Mendiang K.H. Ahmad Wahid
Hasyim, putra pendiri Nahdlatul Ulama (NU), K.H. Hasyim Asy'ari dinilai sebagai
pembaharu sistem pendidikan di dunia pesantren. "Dulu, pesantren
digambarkan sebagai lembaga pendidikan tradisional tanpa pengelolaan
memadai," kata Rektor Universitas Wahid Hasyim (Unwahas) Semarang, Dr.
Noor Achmad, di Semarang, Selasa (19/4/2011) dalam seminar 'Visi Pendidikan dan
Kebangsaan K.H. Abdul Wahid Hasyim' di Unwahas.
Lebih lanjut, Noor Achmad
menjelaskan, ia menjelaskan sistem pengajaran di pesantren ketika itu berjalan
tidak teratur. Tidak ada jadwal penyelenggaraan yang tetap, kata dia, santri
diperbolehkan setiap saat keluar masuk pesantren, ada yang mengaji seminggu,
dua minggu, satu bulan, ada pula yang lebih. "Usia santri yang belajar di
pesantren beragam, mulai tujuh tahun, 25 tahun, ada pula yang usianya 50-60
tahun dan pola belajar pesantren saat itu juga tidak sistematis," katanya.
Namun, kata dia, ayah
K.H. Abdurrahman Wahid itu memelopori pengajaran pesantren dengan model klasikal
tutorial dalam bentuk kelas-kelas berjenjang yang lebih sistematis dibanding
sebelumnya. "Pembelajaran di pesantren mulai diperkaya dengan diskusi dan
tanya jawab dan buku rujukan tidak hanya terpaku 'kitab kuning', melainkan
beragam literatur keilmuan kontemporer," katanya.
Awalnya, kata dia, K.H.
Hasyim Asy'ari tidak setuju dengan putranya itu, namun mengizinkannya
mendirikan Madrasah Nizhamiyah dengan kurikulum pelajaran umum sebesar 70
persen.
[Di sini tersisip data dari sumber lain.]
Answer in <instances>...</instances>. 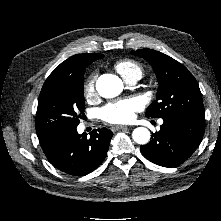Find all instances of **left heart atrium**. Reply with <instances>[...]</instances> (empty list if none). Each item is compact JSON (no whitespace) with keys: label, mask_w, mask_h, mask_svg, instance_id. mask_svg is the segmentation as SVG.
Listing matches in <instances>:
<instances>
[{"label":"left heart atrium","mask_w":221,"mask_h":221,"mask_svg":"<svg viewBox=\"0 0 221 221\" xmlns=\"http://www.w3.org/2000/svg\"><path fill=\"white\" fill-rule=\"evenodd\" d=\"M142 109L138 98H124L111 102L101 109V118L110 124H126L134 120L136 112Z\"/></svg>","instance_id":"left-heart-atrium-1"}]
</instances>
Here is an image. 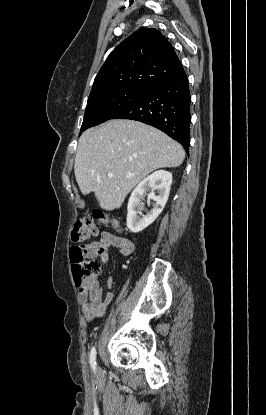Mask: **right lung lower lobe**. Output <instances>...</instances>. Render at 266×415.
Segmentation results:
<instances>
[{"label": "right lung lower lobe", "mask_w": 266, "mask_h": 415, "mask_svg": "<svg viewBox=\"0 0 266 415\" xmlns=\"http://www.w3.org/2000/svg\"><path fill=\"white\" fill-rule=\"evenodd\" d=\"M190 91L185 71L153 86L140 101L111 119H131L149 124L182 144L190 145Z\"/></svg>", "instance_id": "98d812e1"}]
</instances>
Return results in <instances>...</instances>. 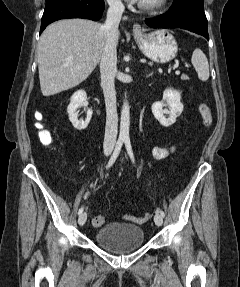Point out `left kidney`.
Instances as JSON below:
<instances>
[{
  "instance_id": "left-kidney-1",
  "label": "left kidney",
  "mask_w": 240,
  "mask_h": 287,
  "mask_svg": "<svg viewBox=\"0 0 240 287\" xmlns=\"http://www.w3.org/2000/svg\"><path fill=\"white\" fill-rule=\"evenodd\" d=\"M164 107H168V109H163ZM183 108L180 93L173 89H166L163 92V100L152 104V113L162 126L169 127L176 122V118L182 113Z\"/></svg>"
}]
</instances>
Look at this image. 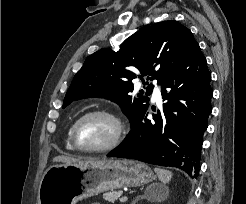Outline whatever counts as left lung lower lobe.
I'll use <instances>...</instances> for the list:
<instances>
[{
    "mask_svg": "<svg viewBox=\"0 0 246 204\" xmlns=\"http://www.w3.org/2000/svg\"><path fill=\"white\" fill-rule=\"evenodd\" d=\"M211 74L198 43L161 84L163 111L147 119V109L108 157L172 166L197 177L208 116L212 111ZM168 88V90H166Z\"/></svg>",
    "mask_w": 246,
    "mask_h": 204,
    "instance_id": "0a47b994",
    "label": "left lung lower lobe"
}]
</instances>
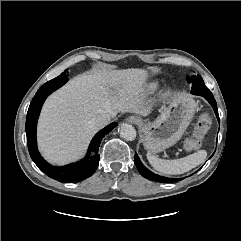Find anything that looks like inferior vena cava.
<instances>
[{
	"instance_id": "inferior-vena-cava-1",
	"label": "inferior vena cava",
	"mask_w": 241,
	"mask_h": 241,
	"mask_svg": "<svg viewBox=\"0 0 241 241\" xmlns=\"http://www.w3.org/2000/svg\"><path fill=\"white\" fill-rule=\"evenodd\" d=\"M115 116V114H103L98 116L93 124L94 126H96L97 128H102L106 125H108L109 123H111L112 118Z\"/></svg>"
}]
</instances>
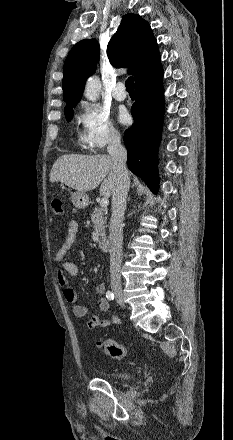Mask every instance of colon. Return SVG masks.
<instances>
[{
	"label": "colon",
	"instance_id": "5ec220e1",
	"mask_svg": "<svg viewBox=\"0 0 233 440\" xmlns=\"http://www.w3.org/2000/svg\"><path fill=\"white\" fill-rule=\"evenodd\" d=\"M51 207L54 216H61L63 214V203L61 200H53ZM97 346L102 349L107 356L114 359H124L129 355V350L124 345L112 339L99 340Z\"/></svg>",
	"mask_w": 233,
	"mask_h": 440
}]
</instances>
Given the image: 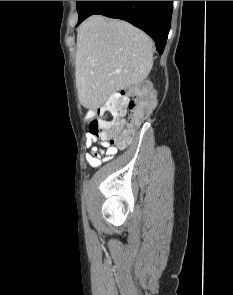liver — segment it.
I'll list each match as a JSON object with an SVG mask.
<instances>
[{"label":"liver","instance_id":"1","mask_svg":"<svg viewBox=\"0 0 233 295\" xmlns=\"http://www.w3.org/2000/svg\"><path fill=\"white\" fill-rule=\"evenodd\" d=\"M153 41L128 22L101 15L78 28L75 79L80 103L97 110L115 92L144 81L153 66Z\"/></svg>","mask_w":233,"mask_h":295}]
</instances>
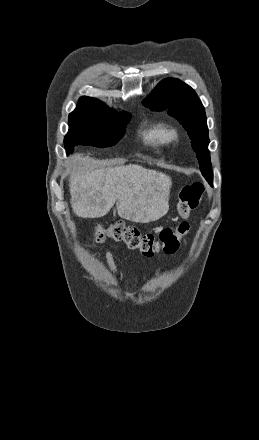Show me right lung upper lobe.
Wrapping results in <instances>:
<instances>
[{"mask_svg":"<svg viewBox=\"0 0 259 440\" xmlns=\"http://www.w3.org/2000/svg\"><path fill=\"white\" fill-rule=\"evenodd\" d=\"M78 106L92 107V108H108L101 101L87 96L80 98Z\"/></svg>","mask_w":259,"mask_h":440,"instance_id":"1","label":"right lung upper lobe"}]
</instances>
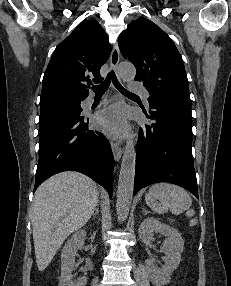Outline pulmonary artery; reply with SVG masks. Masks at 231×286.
Here are the masks:
<instances>
[{
  "instance_id": "e3ab8cb5",
  "label": "pulmonary artery",
  "mask_w": 231,
  "mask_h": 286,
  "mask_svg": "<svg viewBox=\"0 0 231 286\" xmlns=\"http://www.w3.org/2000/svg\"><path fill=\"white\" fill-rule=\"evenodd\" d=\"M130 89L134 93L141 94L143 98L145 99V101L148 102L149 92L144 88L142 84H140L139 82L133 81L130 83ZM93 102H94L93 98L87 99L86 106H91Z\"/></svg>"
}]
</instances>
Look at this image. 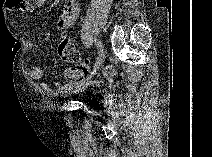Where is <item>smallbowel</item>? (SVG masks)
Here are the masks:
<instances>
[{
  "label": "small bowel",
  "instance_id": "small-bowel-1",
  "mask_svg": "<svg viewBox=\"0 0 212 157\" xmlns=\"http://www.w3.org/2000/svg\"><path fill=\"white\" fill-rule=\"evenodd\" d=\"M36 4V2H34ZM6 7L11 10H23L27 11L31 8L32 3L28 0H6ZM80 12L79 3L75 0H67L62 9V13L58 20V27L60 29L71 28ZM27 49L31 50L34 46L33 42L28 41L26 43ZM44 69L40 66L33 67L29 70L28 75L33 80H41L44 77ZM64 80L54 81L53 86L49 87L46 84L41 86L50 94L53 95H66L73 90L82 87L84 85V79H79L75 75L74 68H68L63 73Z\"/></svg>",
  "mask_w": 212,
  "mask_h": 157
}]
</instances>
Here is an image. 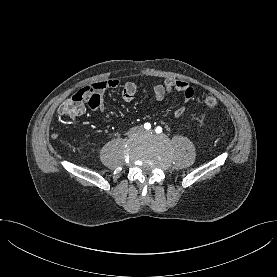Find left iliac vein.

Ia mengatakan Madrasah Nizhamiyah hanya berumur empat tahun dan ditutup
saat Wahid Hasyim mulai sibuk dan harus pindah ke Jakarta, namun pemikirannya
ternyata terus belanjut. "Pada 1950, beliau melakukan reorganisasi
Madrasah Tebuireng dengan pola yang kemudian menjadi standar pendidikan
madrasah secara nasional, mulai madrasah ibtidaiyah (MI) hingga madrasah aliyah
(MA)," kata Noor Achmad.
Direktur Dialoque Centre
Universitas Islam Negeri Sunan Kalijaga Yogyakarta, Nur Kholis Setiawan
menjelaskan terobosan yang dilakukan Wahid Hasyim merupakan kesadaran tantangan
zaman yang selalu berkembang. "Perubahan sosial dan peradaban merupakan
keniscayaan, Wahid Hasyim menginginkan para santri dibekali dengan kesiapan
wawasan dan pengetahuan untuk menghadapinya," kata Nur Kholis.